Not to mention, this weekend is a blast, and to that end, I want to thank Missoula for putting up with this beard and Carhart convention!

What I’d like to share with you tonight is my perspective on our world of fly fishing: where the sport was almost thirty years ago and where I think it’s going. My perspective has largely been shaped on the Big Hole River, which is why preserving my father’s legacy means so much to me. And the lifeblood of that legacy is the river.

My father moved here to Missoula from Pennsylvania in 1974. He working as a security guard at the airport and on his lunch breaks he hung out at the Streamside Angler, then owned by Frank Johnson and Rich Anderson.  They gave him all the advice he needed to hone his kills as a fly fisher and he fished between shifts in a white shirt, tie, and black slacks on these Missoula rivers.

He headed to Aspen in 1978 and guided for Chuck Fothergil along with George Odier. Both were famous for nymphing without an indicator and swore by the Western Coachman. While in Aspen, Dad met my mom, a Bozeman native, and they decided to start a fly fishing lodge. In 1983, with Fothergil’s blessing they headed north through Wyoming, Idaho, and Montana, searching for their perfect spot and founded their business on the banks of the Wise River, just up from the Big Hole River. 

At that time there were very few lodges in the mountain west: Lonnie’s Three Rivers Ranch in Idaho, (congratulations to Lonnie for her lifetime achievement nomination tonight!) The Firehole Ranch near West Yellowstone, the Crescent H near Jackson, Wyoming and The Complete Fly Fisher just down the river on the Big Hole. 

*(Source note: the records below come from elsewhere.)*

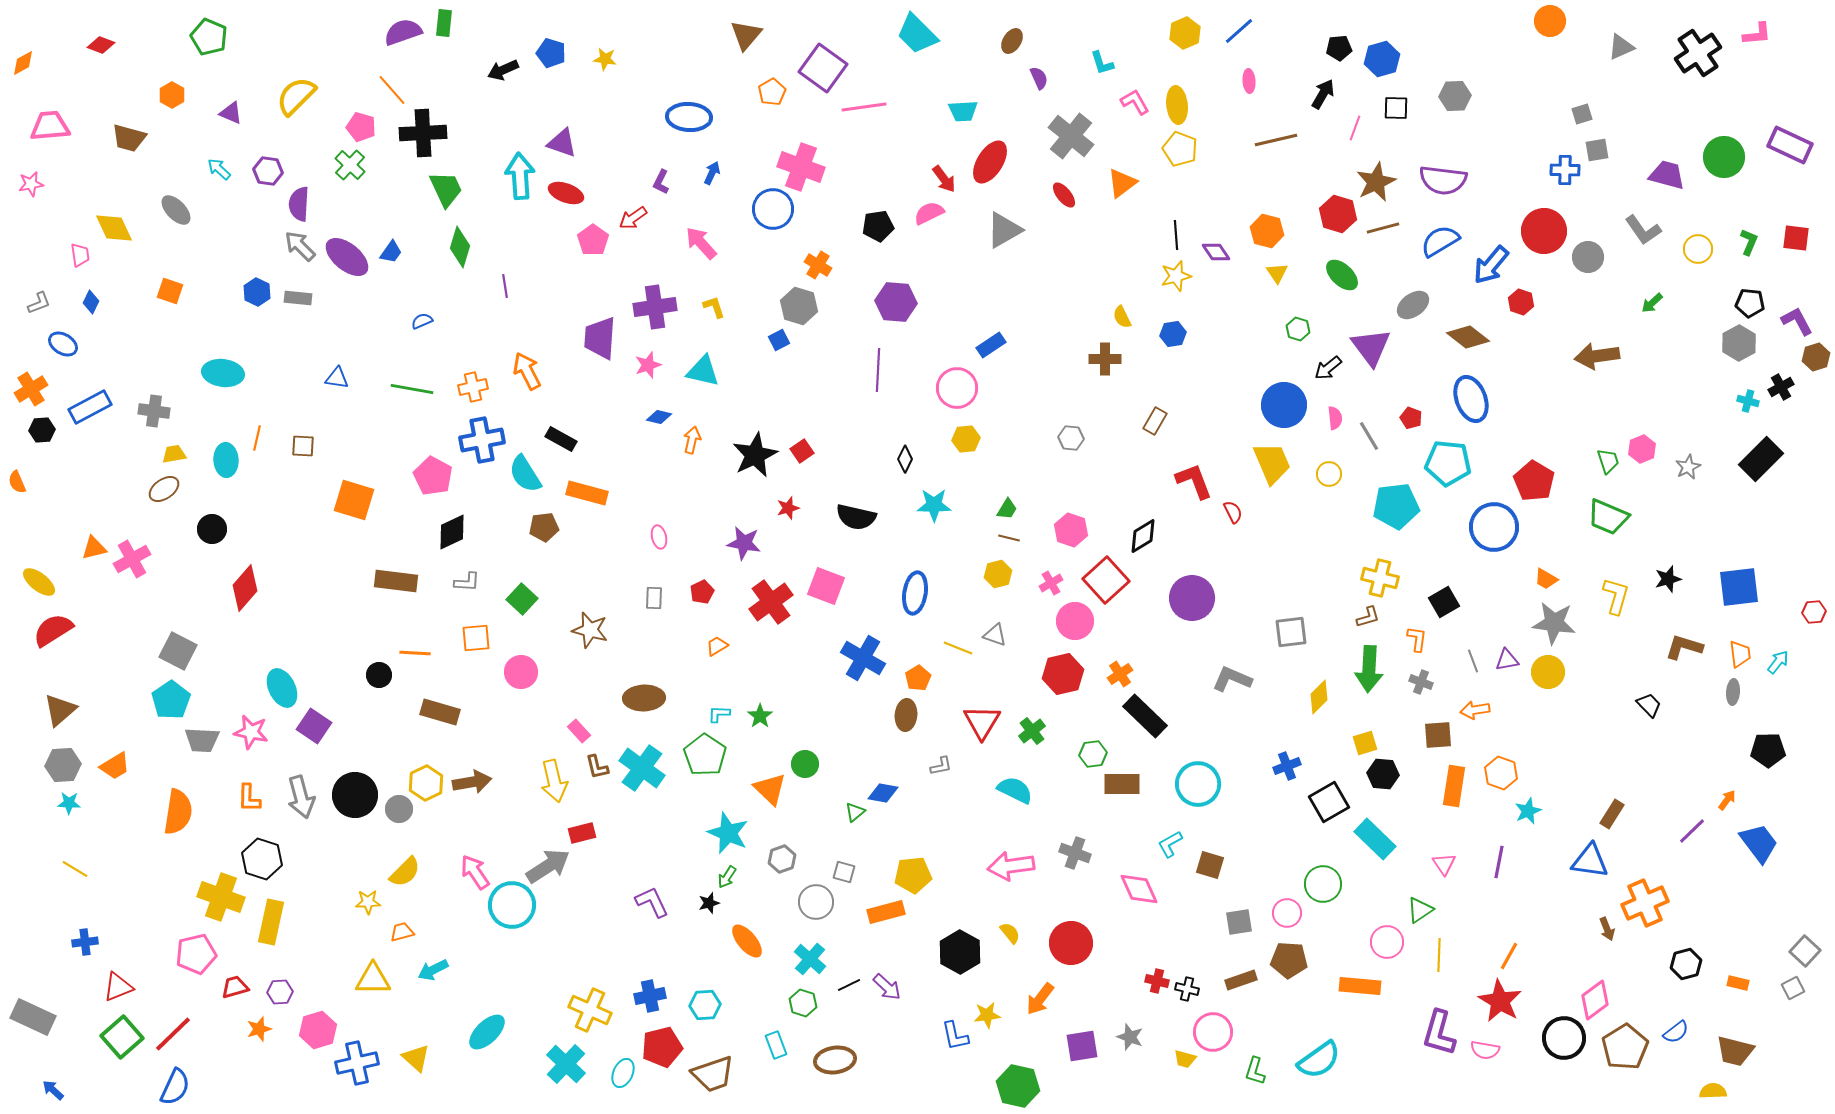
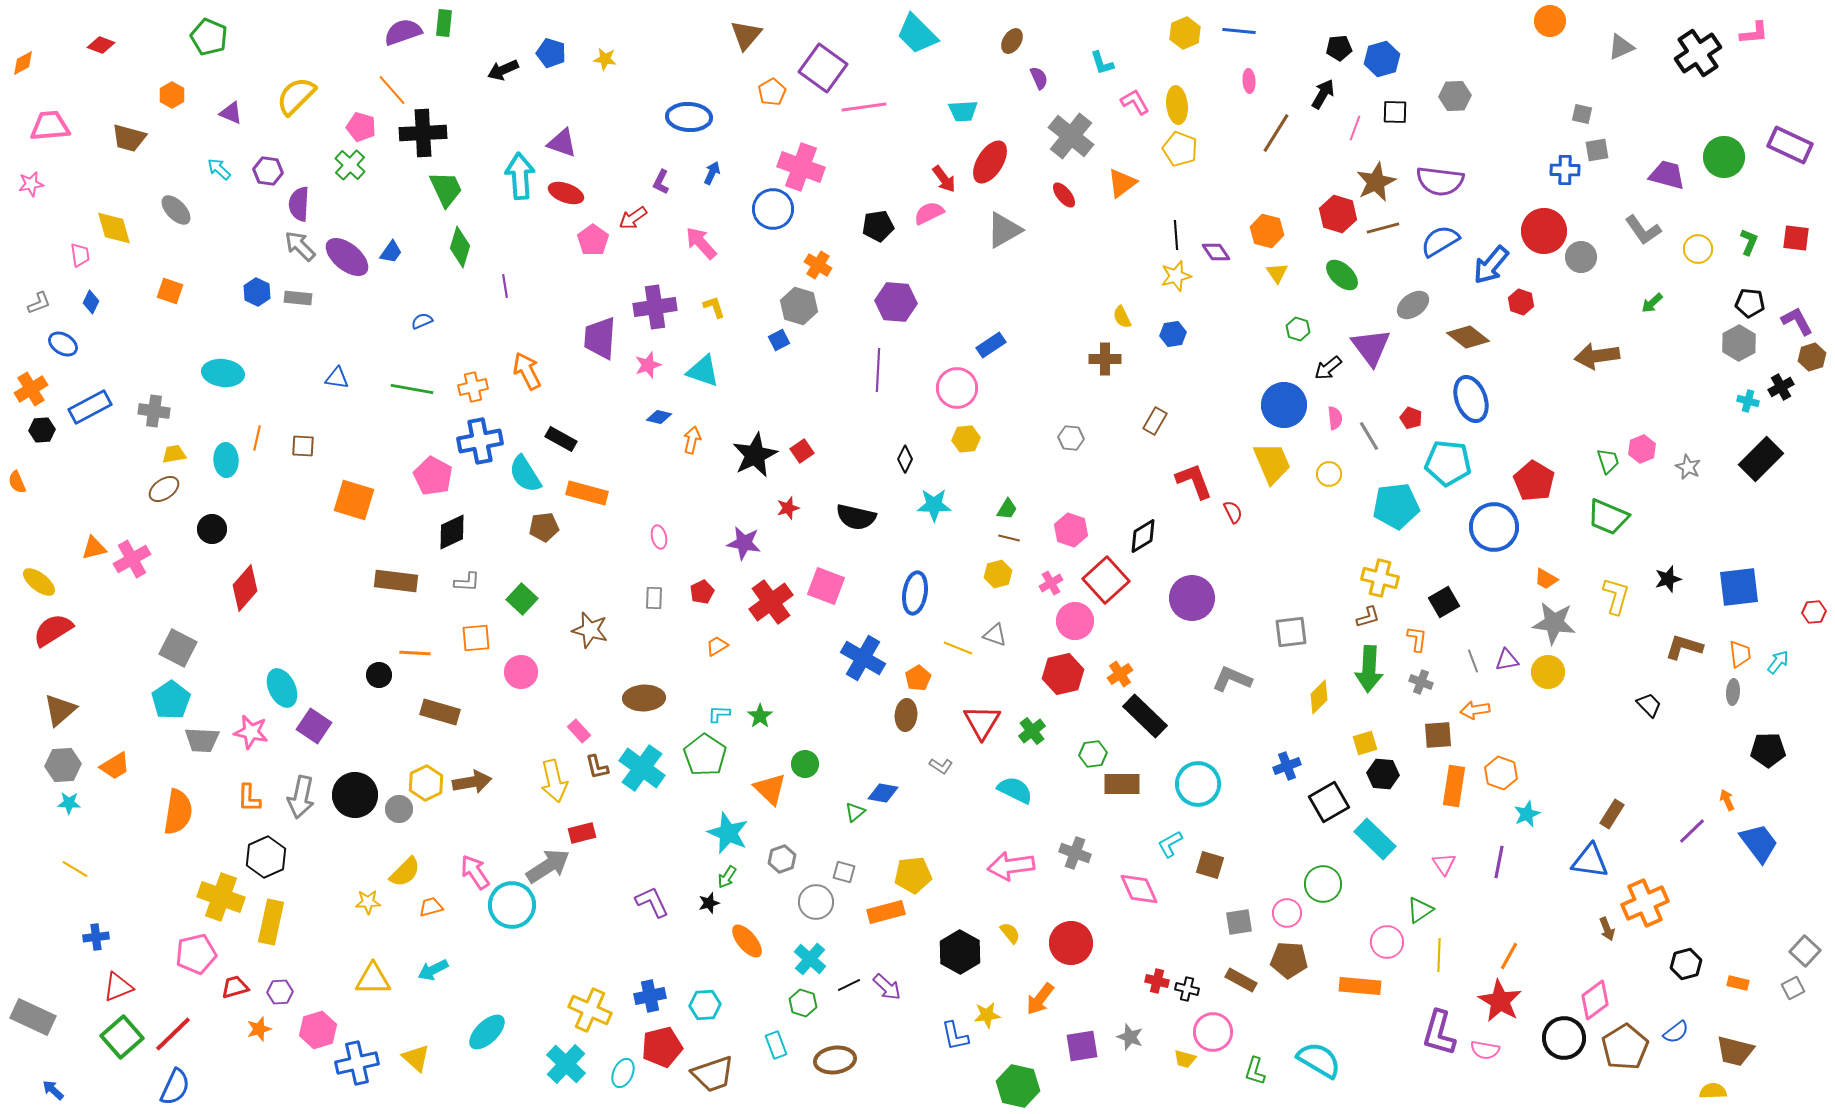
blue line at (1239, 31): rotated 48 degrees clockwise
pink L-shape at (1757, 34): moved 3 px left, 1 px up
black square at (1396, 108): moved 1 px left, 4 px down
gray square at (1582, 114): rotated 30 degrees clockwise
brown line at (1276, 140): moved 7 px up; rotated 45 degrees counterclockwise
purple semicircle at (1443, 180): moved 3 px left, 1 px down
yellow diamond at (114, 228): rotated 9 degrees clockwise
gray circle at (1588, 257): moved 7 px left
brown hexagon at (1816, 357): moved 4 px left
cyan triangle at (703, 371): rotated 6 degrees clockwise
blue cross at (482, 440): moved 2 px left, 1 px down
gray star at (1688, 467): rotated 20 degrees counterclockwise
gray square at (178, 651): moved 3 px up
gray L-shape at (941, 766): rotated 45 degrees clockwise
gray arrow at (301, 797): rotated 27 degrees clockwise
orange arrow at (1727, 800): rotated 60 degrees counterclockwise
cyan star at (1528, 811): moved 1 px left, 3 px down
black hexagon at (262, 859): moved 4 px right, 2 px up; rotated 18 degrees clockwise
orange trapezoid at (402, 932): moved 29 px right, 25 px up
blue cross at (85, 942): moved 11 px right, 5 px up
brown rectangle at (1241, 980): rotated 48 degrees clockwise
cyan semicircle at (1319, 1060): rotated 114 degrees counterclockwise
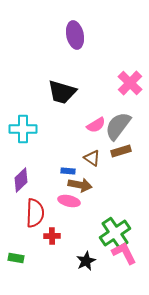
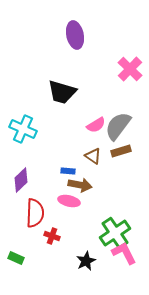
pink cross: moved 14 px up
cyan cross: rotated 24 degrees clockwise
brown triangle: moved 1 px right, 2 px up
red cross: rotated 21 degrees clockwise
green rectangle: rotated 14 degrees clockwise
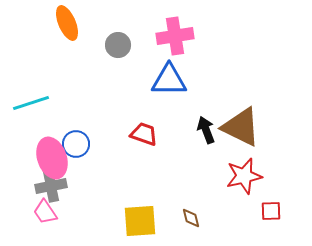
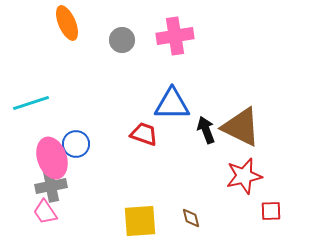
gray circle: moved 4 px right, 5 px up
blue triangle: moved 3 px right, 24 px down
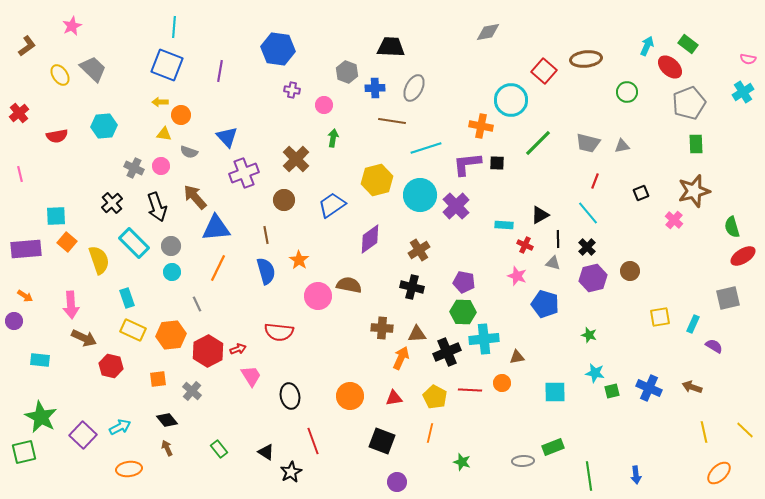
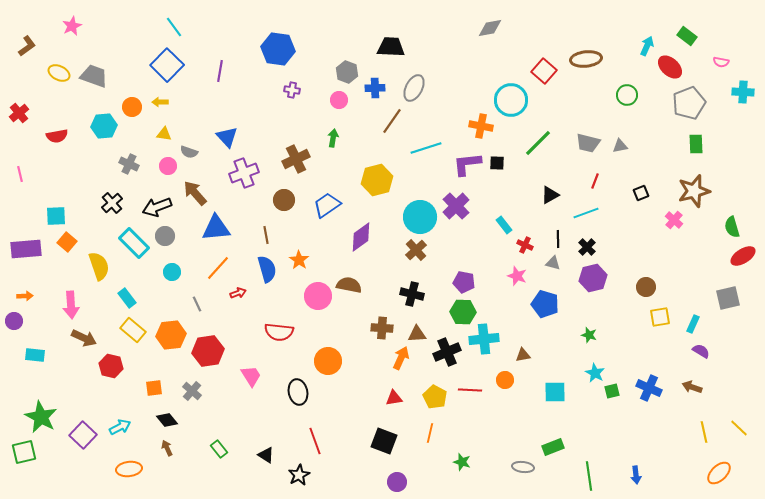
cyan line at (174, 27): rotated 40 degrees counterclockwise
gray diamond at (488, 32): moved 2 px right, 4 px up
green rectangle at (688, 44): moved 1 px left, 8 px up
pink semicircle at (748, 59): moved 27 px left, 3 px down
blue square at (167, 65): rotated 24 degrees clockwise
gray trapezoid at (93, 69): moved 1 px right, 7 px down; rotated 24 degrees counterclockwise
yellow ellipse at (60, 75): moved 1 px left, 2 px up; rotated 30 degrees counterclockwise
green circle at (627, 92): moved 3 px down
cyan cross at (743, 92): rotated 35 degrees clockwise
pink circle at (324, 105): moved 15 px right, 5 px up
orange circle at (181, 115): moved 49 px left, 8 px up
brown line at (392, 121): rotated 64 degrees counterclockwise
gray triangle at (622, 146): moved 2 px left
brown cross at (296, 159): rotated 20 degrees clockwise
pink circle at (161, 166): moved 7 px right
gray cross at (134, 168): moved 5 px left, 4 px up
cyan circle at (420, 195): moved 22 px down
brown arrow at (195, 197): moved 4 px up
blue trapezoid at (332, 205): moved 5 px left
black arrow at (157, 207): rotated 88 degrees clockwise
cyan line at (588, 213): moved 2 px left; rotated 70 degrees counterclockwise
black triangle at (540, 215): moved 10 px right, 20 px up
cyan rectangle at (504, 225): rotated 48 degrees clockwise
purple diamond at (370, 239): moved 9 px left, 2 px up
gray circle at (171, 246): moved 6 px left, 10 px up
brown cross at (419, 250): moved 3 px left; rotated 10 degrees counterclockwise
yellow semicircle at (99, 260): moved 6 px down
orange line at (218, 268): rotated 16 degrees clockwise
blue semicircle at (266, 271): moved 1 px right, 2 px up
brown circle at (630, 271): moved 16 px right, 16 px down
black cross at (412, 287): moved 7 px down
orange arrow at (25, 296): rotated 35 degrees counterclockwise
cyan rectangle at (127, 298): rotated 18 degrees counterclockwise
yellow rectangle at (133, 330): rotated 15 degrees clockwise
purple semicircle at (714, 346): moved 13 px left, 5 px down
red arrow at (238, 349): moved 56 px up
red hexagon at (208, 351): rotated 20 degrees clockwise
brown triangle at (517, 357): moved 6 px right, 2 px up
cyan rectangle at (40, 360): moved 5 px left, 5 px up
cyan star at (595, 373): rotated 18 degrees clockwise
orange square at (158, 379): moved 4 px left, 9 px down
orange circle at (502, 383): moved 3 px right, 3 px up
black ellipse at (290, 396): moved 8 px right, 4 px up
orange circle at (350, 396): moved 22 px left, 35 px up
yellow line at (745, 430): moved 6 px left, 2 px up
red line at (313, 441): moved 2 px right
black square at (382, 441): moved 2 px right
black triangle at (266, 452): moved 3 px down
gray ellipse at (523, 461): moved 6 px down; rotated 10 degrees clockwise
black star at (291, 472): moved 8 px right, 3 px down
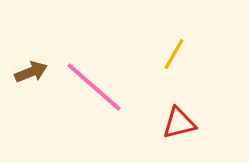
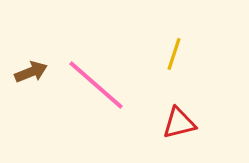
yellow line: rotated 12 degrees counterclockwise
pink line: moved 2 px right, 2 px up
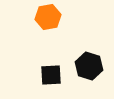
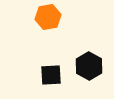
black hexagon: rotated 12 degrees clockwise
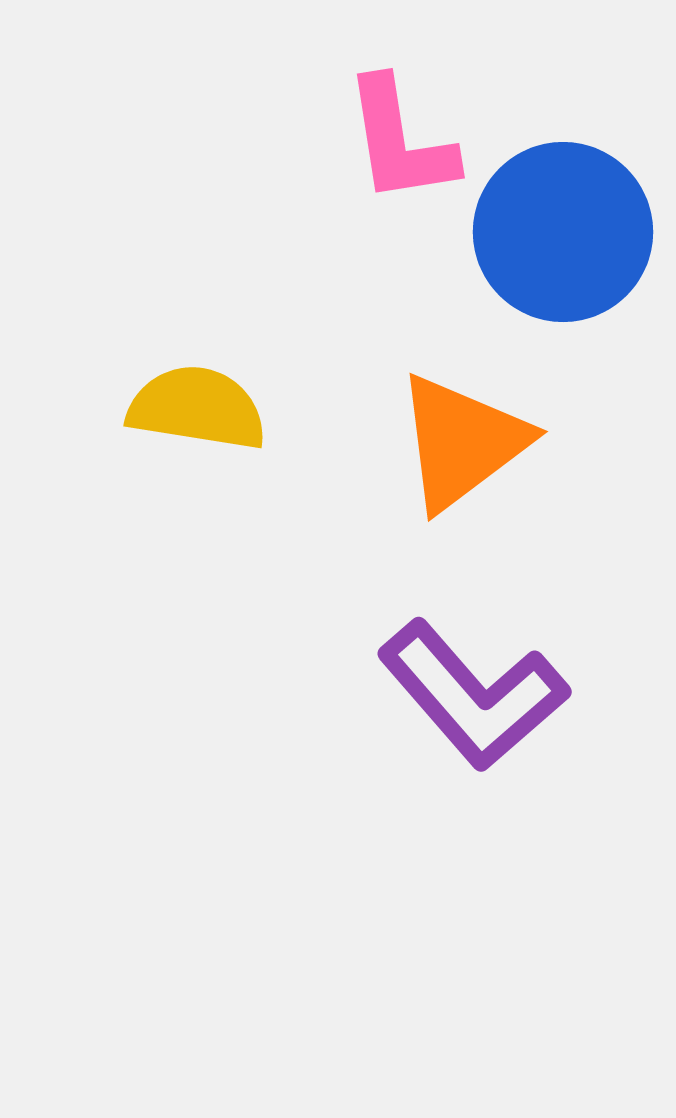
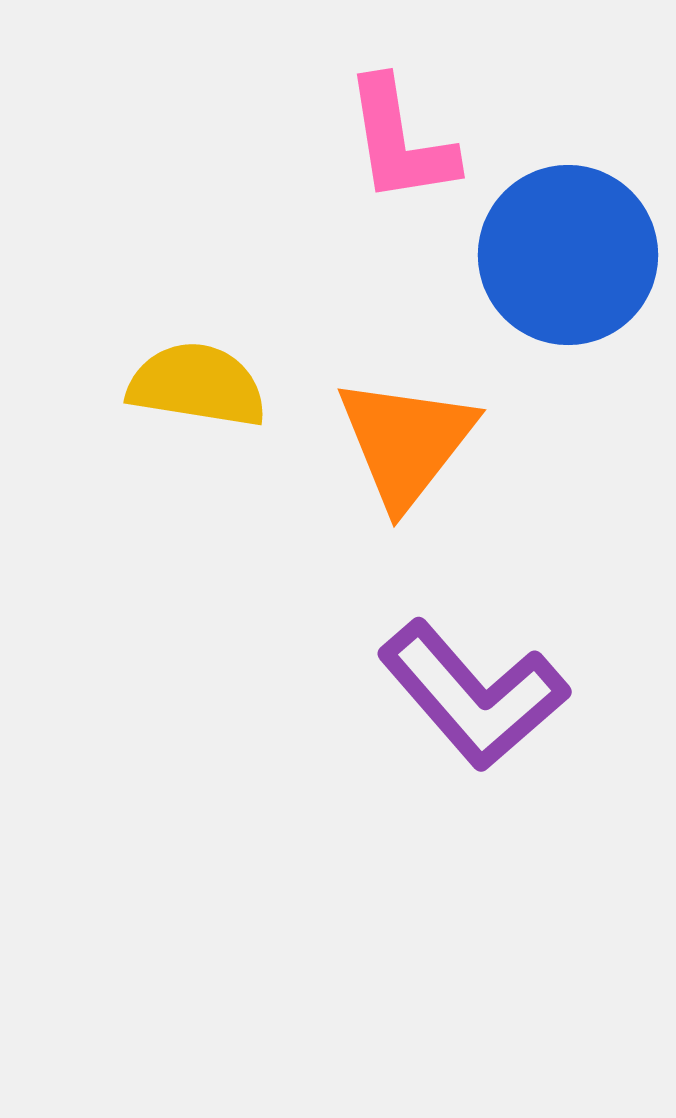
blue circle: moved 5 px right, 23 px down
yellow semicircle: moved 23 px up
orange triangle: moved 56 px left; rotated 15 degrees counterclockwise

Mom and Dad spoke with Phil and Joan Wright, the owners of the Fly Fisher to explain their intentions of starting another lodge just 8 miles upstream.  Phil responded by taking Dad down the river to teach him how he fished it.

Back then the caddis hatches looked like snow storms. The salmon fly hatches were so thick cars would slide driving through the canyon.  There were very few people on the water.

I came along in 1988. Mom and Dad used to strap my bassinette to the fourteen foot avon.  I spent my childhood fishing the Wise River and my teens learning to row the Big Hole and West Fork of the Bitterroot. Now, after 10 years of guiding, I’m partnering with my father in a business he has spent 33 years nurturing, a business that has brought so much joy and knowledge and fulfillment to so many clients and employees and to both of us over the course of more than three decades.  Orvis once wrote in a Trout Bum of the Week article that my life was a charmed one as fly fishing goes and they were absolutely right. I’m almost embarrassed talking about how lucky and spoiled I am.

But I am immensely grateful for this incredible opportunity.  And I realize that with it comes a significant set of challenges. My generation, the majority of us now in this room, is inheriting a very different world of fly fishing.  Though each generation before us has had a responsibility to protect fisheries for succeeding generations and many in this room have done great work, we are now facing a much more urgent call to act.

Moving forward we are all going to have to work together.  I realize we guide and operate in a much more competitive business environment and throughout the industry many of us work in rather isolated spheres. But camaraderie exists in this room more so than anywhere else I’ve experienced in the fly fishing world. It’s similar to the camaraderie Phil Wright and my father shared. 

We have to work together now because our fisheries are on a slippery slope. Our climate is warming, our population is growing, and our rivers are suffering.

Bozeman, where I spend my off season, is booming as tech companies move in; many of these new residents spend little to no time on the water. Wisdom, Montana, where my mother’s family homesteaded, used to be full of multi-generation ranch families. Fewer and fewer of my generation are staying home to run the ranch. These family ranches are then being bought by corporate cattle companies who don’t have the same connection or appreciation of the unique landscape or know how to be good stewards of our special river valleys. 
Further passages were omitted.